▶ **INPUT FOR THIS TASK**:
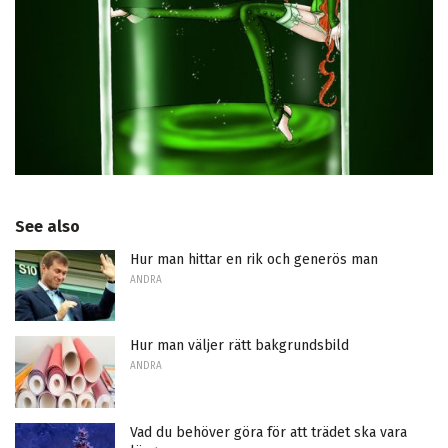
See also
Hur man hittar en rik och generös man
ANDRA
Hur man väljer rätt bakgrundsbild
ANDRA
Vad du behöver göra för att trädet ska vara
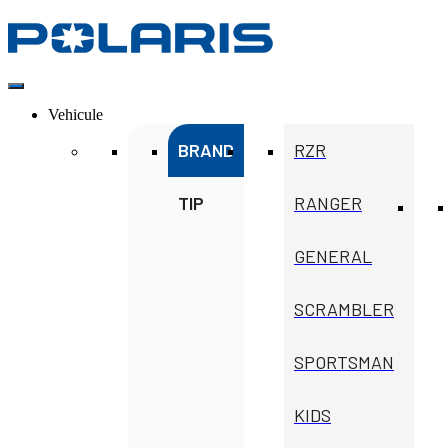
Vehicule
BRAND
RZR
TIP
RANGER
GENERAL
SCRAMBLER
SPORTSMAN
KIDS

▶ **WHAT YOU ARE ASKED TO DO**:
From the first record above to the last, output each one exactly and omit the pictures.

▶ **OUTPUT**:
See also
Hur man hittar en rik och generös man
ANDRA
Hur man väljer rätt bakgrundsbild
ANDRA
Vad du behöver göra för att trädet ska vara
Vehicule
BRAND
RZR
TIP
RANGER
GENERAL
SCRAMBLER
SPORTSMAN
KIDS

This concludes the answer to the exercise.